Question is a few years old, but still relevant:
Intergenic is the easiest, as it is simply the complement of all features in a GTF/GFF file with the rest of the genome.
Note: This definition of intergenic is based purely on the GFF file entries. Of course there are promoters and other regulatory regions in the genome, with e.g. promoters right upstream of the first exon, but this is not annotated in a typical GFF so here, intergenic is simply the complement of everything in the GFF. If one wants to include promoters, one could define a certain window upstream of the gene start coordinate.
Requires the GFF/GTF and a BED file with the chromosome sizes. The latter, you can get based on the chromSizes files for your genome, e.g. from UCSC. It contains two columns, the first is the chromosome name, the second the number of basepairs on that chr. Make a BED file out of it:
awk 'OFS="\t" {print $1, "0", $2}' chromSizes.txt | sort -k1,1 -k2,2n > chromSizes.bed
Sort the GFF file:
cat in.gff | awk '$1 ~ /^#/ {print $0;next} {print $0 | "sort -k1,1 -k4,4n -k5,5n"}' > in_sorted.gff
Get intergenic regions
bedtools complement -i in_sorted.gff -g chromSizes.txt > intergenic_sorted.bed
Next, intron is the complement of intergenic and exonic regions. Note: This definition of intron is (IMHO) sufficient, because the other features of a GFF (CDS, UTR, Start/Stop Codon) are all sub-intervals of "exon". Hence, everything that is not intergenic or exon must be intron.
First, extract exonic coordinates in BED format:
awk 'OFS="\t", $1 ~ /^#/ {print $0;next} {if ($3 == "exon") print $1, $4-1, $5}' in_sorted.gff > exon_sorted.bed
Now use BEDtools complement to get the introns:
bedtools complement -i <(cat exon_sorted.bed intergenic_sorted.bed | sort -k1,1 -k2,2n) -g chromSizes.txt > intron_sorted.bed
This of course can be customized based on the information in your GFF. Again, as mentioned above, if you want intergenic to be more precise, you could add custom features such as promoters, enhancers or other regulatory elements to the GFF, and then again take the complement of this file with the rest of the genome.
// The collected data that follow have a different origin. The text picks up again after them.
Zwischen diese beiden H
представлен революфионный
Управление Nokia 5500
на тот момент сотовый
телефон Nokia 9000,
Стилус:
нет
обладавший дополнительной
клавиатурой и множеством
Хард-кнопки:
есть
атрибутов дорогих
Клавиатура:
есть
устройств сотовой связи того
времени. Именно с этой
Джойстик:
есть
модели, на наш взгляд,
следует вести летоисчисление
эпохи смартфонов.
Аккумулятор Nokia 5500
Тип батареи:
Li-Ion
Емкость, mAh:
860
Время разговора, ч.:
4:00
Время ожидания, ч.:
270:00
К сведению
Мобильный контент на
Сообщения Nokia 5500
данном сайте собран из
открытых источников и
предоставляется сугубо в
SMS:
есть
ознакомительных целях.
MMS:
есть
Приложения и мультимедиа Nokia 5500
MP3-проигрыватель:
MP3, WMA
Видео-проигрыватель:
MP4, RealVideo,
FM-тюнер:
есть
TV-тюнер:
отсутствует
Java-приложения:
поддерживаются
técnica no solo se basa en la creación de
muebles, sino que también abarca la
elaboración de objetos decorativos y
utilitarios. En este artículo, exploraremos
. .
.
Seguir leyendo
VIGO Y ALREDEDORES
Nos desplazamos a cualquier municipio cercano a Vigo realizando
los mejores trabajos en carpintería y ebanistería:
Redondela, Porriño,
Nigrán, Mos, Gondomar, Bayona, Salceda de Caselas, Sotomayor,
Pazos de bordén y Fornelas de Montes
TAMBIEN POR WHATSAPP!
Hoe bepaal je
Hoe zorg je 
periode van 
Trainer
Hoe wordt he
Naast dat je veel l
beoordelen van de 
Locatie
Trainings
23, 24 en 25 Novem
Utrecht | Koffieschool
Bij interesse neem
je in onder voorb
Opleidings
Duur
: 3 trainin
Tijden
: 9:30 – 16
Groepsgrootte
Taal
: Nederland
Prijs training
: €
Edit 08/18: just learned that there is a nice functionality in R to get introns. Check this post.
Hello biolab!
Questions similar to yours can already be found at:
We have closed your question to allow us to keep similar content in the same thread.
If you disagree with this please tell us why in a reply below. We'll be happy to talk about it.
Cheers!
Questions like biolab's get asked again and again in many different versions. I think my answer below was specific to his exact questions (or at least one interpretation of it) which is not posed in your link.... and gave him specific advice on how to proceed. I certainly would not have answered as I did to that other question which was in some ways broader.
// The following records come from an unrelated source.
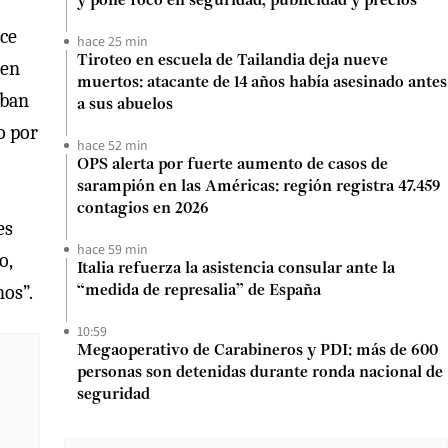
y pone foco en seguridad, publicidad y precios
nce
hace 25 min
Tiroteo en escuela de Tailandia deja nueve
 en
muertos: atacante de 14 años había asesinado antes
aban
a sus abuelos
o por
hace 52 min
OPS alerta por fuerte aumento de casos de
sarampión en las Américas: región registra 47.459
contagios en 2026
es
hace 59 min
o,
Italia refuerza la asistencia consular ante la
nos”.
“medida de represalia” de España
10:59
Megaoperativo de Carabineros y PDI: más de 600
personas son detenidas durante ronda nacional de
seguridad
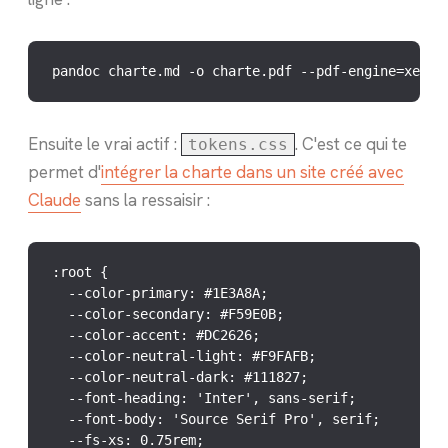
pandoc charte.md -o charte.pdf --pdf-engine=xelat
Ensuite le vrai actif :
. C'est ce qui te
tokens.css
permet d'
intégrer la charte dans un site créé avec
Claude
sans la ressaisir :
:root {

  --color-primary: #1E3A8A;

  --color-secondary: #F59E0B;

  --color-accent: #DC2626;

  --color-neutral-light: #F9FAFB;

  --color-neutral-dark: #111827;

  --font-heading: 'Inter', sans-serif;

  --font-body: 'Source Serif Pro', serif;

  --fs-xs: 0.75rem;
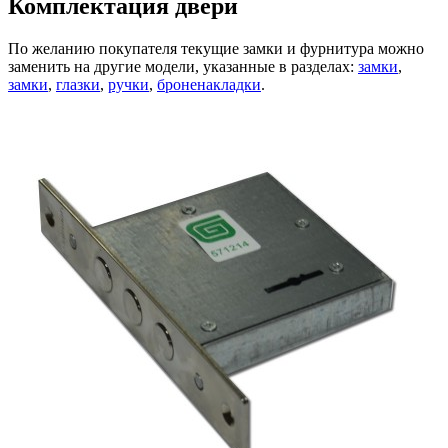
Комплектация двери
По желанию покупателя текущие замки и фурнитура можно
заменить на другие модели, указанные в разделах:
замки
,
замки
,
глазки
,
ручки
,
броненакладки
.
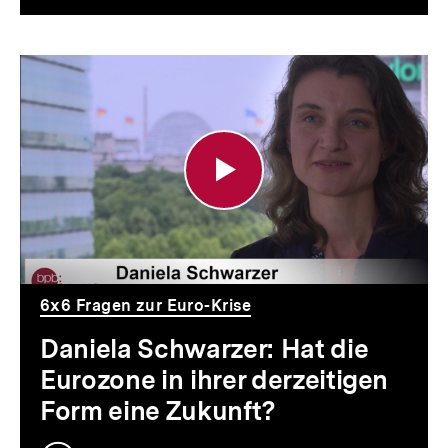
Daniela
Schwarzer:
Hat
die
Eurozone
in
ihrer
6x6 Fragen zur Euro-Krise
derzeitigen
Daniela Schwarzer: Hat die
Form
Eurozone in ihrer derzeitigen
eine
Form eine Zukunft?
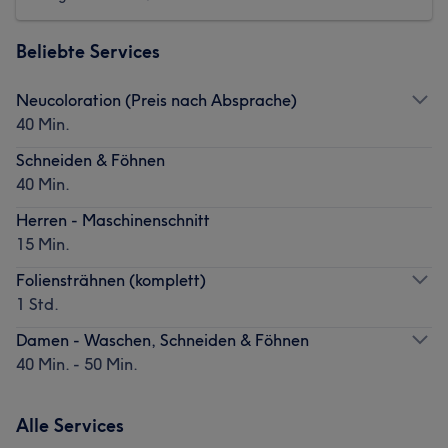
Beliebte Services
Neucoloration (Preis nach Absprache)
40 Min.
Schneiden & Föhnen
40 Min.
Herren - Maschinenschnitt
15 Min.
Foliensträhnen (komplett)
1 Std.
Damen - Waschen, Schneiden & Föhnen
40 Min. - 50 Min.
Alle Services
The question I linked to answers a very similar (albeit more general) question. I'm typically in favor of pointing users to these so that useful answers don't get spread across different threads.
However, I think I misread the question when I closed it: I thought it said intronic and exonic sequences, rather than intergenic sequences. I agree that inferring the intergenic sequence adds a dimension to this question that warrants a separate thread, so I'll reopen.
Hi Daniel, thank you very much for the link provided.